Description of the task >> Tally the lines in the data below where the word "costs" appears, and give the tally alone.

(Saved entries)
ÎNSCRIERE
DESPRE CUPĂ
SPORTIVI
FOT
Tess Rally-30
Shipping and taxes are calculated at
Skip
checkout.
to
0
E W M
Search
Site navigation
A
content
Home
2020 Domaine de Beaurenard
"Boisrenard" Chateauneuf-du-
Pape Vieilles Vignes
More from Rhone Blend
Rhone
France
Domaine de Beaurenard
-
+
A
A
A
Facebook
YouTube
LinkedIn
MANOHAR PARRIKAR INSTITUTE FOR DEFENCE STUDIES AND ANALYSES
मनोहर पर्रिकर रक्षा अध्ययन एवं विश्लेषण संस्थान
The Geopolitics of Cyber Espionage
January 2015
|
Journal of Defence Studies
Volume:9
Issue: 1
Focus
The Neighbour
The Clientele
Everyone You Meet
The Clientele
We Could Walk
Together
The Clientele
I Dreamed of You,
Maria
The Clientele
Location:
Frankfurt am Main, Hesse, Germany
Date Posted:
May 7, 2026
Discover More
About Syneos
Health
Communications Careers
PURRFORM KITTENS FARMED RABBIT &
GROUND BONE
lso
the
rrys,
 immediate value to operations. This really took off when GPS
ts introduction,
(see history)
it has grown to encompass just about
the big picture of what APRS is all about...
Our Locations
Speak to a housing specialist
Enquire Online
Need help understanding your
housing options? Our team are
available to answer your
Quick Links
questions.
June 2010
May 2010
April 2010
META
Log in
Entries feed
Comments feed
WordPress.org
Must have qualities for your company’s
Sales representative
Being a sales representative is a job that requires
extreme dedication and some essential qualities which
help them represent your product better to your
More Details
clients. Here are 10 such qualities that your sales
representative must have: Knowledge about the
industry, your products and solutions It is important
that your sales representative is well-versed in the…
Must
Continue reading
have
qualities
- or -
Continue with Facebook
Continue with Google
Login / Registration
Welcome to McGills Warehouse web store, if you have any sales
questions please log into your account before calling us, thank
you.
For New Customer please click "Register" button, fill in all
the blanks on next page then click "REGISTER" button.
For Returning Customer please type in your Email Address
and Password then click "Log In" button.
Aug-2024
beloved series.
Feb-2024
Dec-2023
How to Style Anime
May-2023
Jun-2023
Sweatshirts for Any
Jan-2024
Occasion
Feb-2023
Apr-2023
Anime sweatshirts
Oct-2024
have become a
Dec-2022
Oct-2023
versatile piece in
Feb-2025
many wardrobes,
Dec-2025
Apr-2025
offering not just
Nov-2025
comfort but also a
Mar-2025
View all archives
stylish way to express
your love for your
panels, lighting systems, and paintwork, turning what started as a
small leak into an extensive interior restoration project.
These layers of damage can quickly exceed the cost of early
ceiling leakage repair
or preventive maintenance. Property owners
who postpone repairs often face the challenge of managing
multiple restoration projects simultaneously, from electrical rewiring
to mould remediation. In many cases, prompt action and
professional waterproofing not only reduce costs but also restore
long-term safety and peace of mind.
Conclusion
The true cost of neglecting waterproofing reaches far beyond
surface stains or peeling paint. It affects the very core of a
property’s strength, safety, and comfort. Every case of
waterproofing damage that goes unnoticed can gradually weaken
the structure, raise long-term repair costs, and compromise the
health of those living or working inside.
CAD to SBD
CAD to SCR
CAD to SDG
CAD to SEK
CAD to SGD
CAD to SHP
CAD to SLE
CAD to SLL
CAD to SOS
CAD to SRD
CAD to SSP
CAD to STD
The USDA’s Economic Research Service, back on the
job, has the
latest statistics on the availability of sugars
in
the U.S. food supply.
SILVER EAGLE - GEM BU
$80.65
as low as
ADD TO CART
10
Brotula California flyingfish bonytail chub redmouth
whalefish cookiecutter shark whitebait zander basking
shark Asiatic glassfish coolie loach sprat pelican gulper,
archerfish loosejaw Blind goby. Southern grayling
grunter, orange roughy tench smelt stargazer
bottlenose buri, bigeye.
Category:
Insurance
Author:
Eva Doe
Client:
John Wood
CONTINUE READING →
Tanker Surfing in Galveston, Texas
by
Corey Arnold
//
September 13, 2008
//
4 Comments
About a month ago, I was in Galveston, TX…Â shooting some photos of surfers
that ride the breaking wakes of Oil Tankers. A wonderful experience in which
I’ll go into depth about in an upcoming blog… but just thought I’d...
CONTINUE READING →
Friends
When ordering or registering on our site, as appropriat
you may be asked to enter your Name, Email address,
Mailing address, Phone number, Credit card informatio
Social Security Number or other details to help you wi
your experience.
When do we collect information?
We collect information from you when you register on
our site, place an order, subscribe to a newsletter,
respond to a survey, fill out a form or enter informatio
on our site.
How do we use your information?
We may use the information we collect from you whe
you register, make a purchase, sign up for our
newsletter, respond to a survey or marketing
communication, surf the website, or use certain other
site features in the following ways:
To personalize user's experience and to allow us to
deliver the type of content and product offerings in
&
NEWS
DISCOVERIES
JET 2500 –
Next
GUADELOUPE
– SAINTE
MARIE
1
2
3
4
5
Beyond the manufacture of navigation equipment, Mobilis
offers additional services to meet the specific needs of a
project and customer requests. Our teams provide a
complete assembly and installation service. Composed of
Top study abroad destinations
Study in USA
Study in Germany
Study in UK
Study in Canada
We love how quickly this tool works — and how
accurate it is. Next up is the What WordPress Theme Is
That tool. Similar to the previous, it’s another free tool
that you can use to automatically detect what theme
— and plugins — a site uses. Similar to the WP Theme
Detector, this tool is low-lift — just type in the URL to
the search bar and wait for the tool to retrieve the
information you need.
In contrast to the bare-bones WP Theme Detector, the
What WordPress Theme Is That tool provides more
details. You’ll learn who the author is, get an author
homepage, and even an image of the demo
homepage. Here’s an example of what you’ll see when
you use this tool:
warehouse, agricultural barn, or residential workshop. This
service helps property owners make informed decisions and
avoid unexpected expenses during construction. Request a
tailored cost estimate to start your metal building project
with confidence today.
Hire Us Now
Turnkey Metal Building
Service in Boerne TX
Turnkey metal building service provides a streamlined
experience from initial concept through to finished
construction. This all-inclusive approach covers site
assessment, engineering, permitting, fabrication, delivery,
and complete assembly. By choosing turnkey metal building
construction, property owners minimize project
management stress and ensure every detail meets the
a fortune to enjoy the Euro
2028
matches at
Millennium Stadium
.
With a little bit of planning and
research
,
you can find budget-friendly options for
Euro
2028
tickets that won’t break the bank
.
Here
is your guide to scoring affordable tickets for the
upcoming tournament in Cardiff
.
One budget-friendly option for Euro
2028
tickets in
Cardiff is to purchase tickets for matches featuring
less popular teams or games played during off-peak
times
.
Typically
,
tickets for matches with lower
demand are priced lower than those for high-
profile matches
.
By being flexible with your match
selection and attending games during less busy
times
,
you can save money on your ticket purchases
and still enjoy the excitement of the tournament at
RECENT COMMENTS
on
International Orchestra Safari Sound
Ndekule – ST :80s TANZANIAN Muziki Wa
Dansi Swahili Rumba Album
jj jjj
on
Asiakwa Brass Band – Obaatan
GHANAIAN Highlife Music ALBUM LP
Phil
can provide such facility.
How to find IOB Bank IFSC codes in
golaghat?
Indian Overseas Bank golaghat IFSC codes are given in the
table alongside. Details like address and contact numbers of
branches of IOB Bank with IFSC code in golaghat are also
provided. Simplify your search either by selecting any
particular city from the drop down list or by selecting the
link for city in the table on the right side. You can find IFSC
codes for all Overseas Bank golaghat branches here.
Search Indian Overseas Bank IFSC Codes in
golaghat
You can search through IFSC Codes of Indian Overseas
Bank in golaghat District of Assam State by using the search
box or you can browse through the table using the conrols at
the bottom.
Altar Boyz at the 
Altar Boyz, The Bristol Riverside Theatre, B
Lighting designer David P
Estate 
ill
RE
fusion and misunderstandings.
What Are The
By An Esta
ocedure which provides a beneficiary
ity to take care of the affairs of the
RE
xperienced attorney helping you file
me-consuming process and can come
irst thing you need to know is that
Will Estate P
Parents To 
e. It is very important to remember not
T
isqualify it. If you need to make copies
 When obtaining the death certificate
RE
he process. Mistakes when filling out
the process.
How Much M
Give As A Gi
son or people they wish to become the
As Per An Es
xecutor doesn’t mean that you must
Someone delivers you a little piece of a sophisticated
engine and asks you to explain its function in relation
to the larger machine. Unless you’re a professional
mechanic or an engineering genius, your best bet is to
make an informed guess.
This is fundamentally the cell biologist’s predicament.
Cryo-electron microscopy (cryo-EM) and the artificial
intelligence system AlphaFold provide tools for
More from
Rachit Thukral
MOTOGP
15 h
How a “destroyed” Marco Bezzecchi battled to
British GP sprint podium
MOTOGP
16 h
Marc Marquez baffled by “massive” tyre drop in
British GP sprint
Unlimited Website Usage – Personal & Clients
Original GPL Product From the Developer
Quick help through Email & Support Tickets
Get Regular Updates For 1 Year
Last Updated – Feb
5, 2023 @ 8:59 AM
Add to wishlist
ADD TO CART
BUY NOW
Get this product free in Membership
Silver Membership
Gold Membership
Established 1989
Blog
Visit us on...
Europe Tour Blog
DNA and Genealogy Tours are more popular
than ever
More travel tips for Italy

Answer space >> 2